The three methods for test delivery are:
1) At-home testing supervised by a Vault Test Administrator
Residents who are eligible (state program and eligibility still in development) will be able to log onto a state-specific Vault Health website. Once they answer two questions about exposure, one about potential symptoms, the test will be ordered to a home address by Vault MD. UPS delivers the test overnight. The individual will receive instructions in the test kit to join a Zoom waiting room to be identified and have their empty tube serial number verified. They will be guided to spit, seal & preserve the contents, then return the sample to the lab in a prepaid overnight return to the lab. Test results are emailed within 72 hours. View process here: https://youtu.be/tLo6KGqqiBk
2) On-site testing, supervised by trained medical personnel
The testing entity orders test kits in bulk and leverages employees, contractors or volunteers with a medical background as “test administrators.” Vault will provide training to these administrators to conduct a “supervised spit” and to collect the samples and return to the laboratory. The main difference in the process flow is that the individual will use a mobile device to scan or manually enter on the website the serial number for the test kit handed to them on-site. Test results are emailed within 48 hours. (Alternatively, kits can be handed out onsite, with ability to use the telehealth option and returned via individual overnight UPS shipping.)
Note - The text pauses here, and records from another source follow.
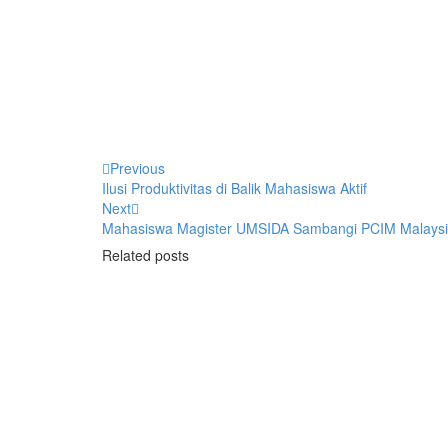
Fathan Faris Saputro
Previous
Ilusi Produktivitas di Balik Mahasiswa Aktif
Next
Mahasiswa Magister UMSIDA Sambangi PCIM Malaysia,
Related posts
Berita
Daerah
Donor Darah di SMA Negeri 1 S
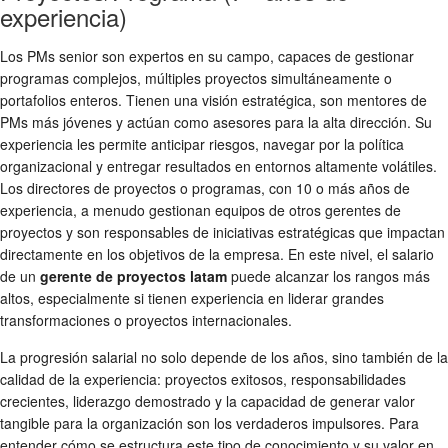
experiencia)
Los PMs senior son expertos en su campo, capaces de gestionar
programas complejos, múltiples proyectos simultáneamente o
portafolios enteros. Tienen una visión estratégica, son mentores de
PMs más jóvenes y actúan como asesores para la alta dirección. Su
experiencia les permite anticipar riesgos, navegar por la política
organizacional y entregar resultados en entornos altamente volátiles.
Los directores de proyectos o programas, con 10 o más años de
experiencia, a menudo gestionan equipos de otros gerentes de
proyectos y son responsables de iniciativas estratégicas que impactan
directamente en los objetivos de la empresa. En este nivel, el salario
de un
gerente de proyectos latam
puede alcanzar los rangos más
altos, especialmente si tienen experiencia en liderar grandes
transformaciones o proyectos internacionales.
La progresión salarial no solo depende de los años, sino también de la
calidad de la experiencia: proyectos exitosos, responsabilidades
crecientes, liderazgo demostrado y la capacidad de generar valor
tangible para la organización son los verdaderos impulsores. Para
entender cómo se estructura este tipo de conocimiento y su valor en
3) Minnesota’s semi-permanent in-person testing locations
Vault is available to manage on-site test events at any facility where additional support or a turnkey process is required. Vault will provide an appropriately sized team to administer testing on a specified date and time conducting a specific number of tests. Vault manages large on-site workforces in government, education, factories and fulfillment centers and sports teams in their practice facilities, and works to minimize disruption or long work stoppages.
Information provided by Governor Tim Walz and Lt. Governor Peggy Flanagan.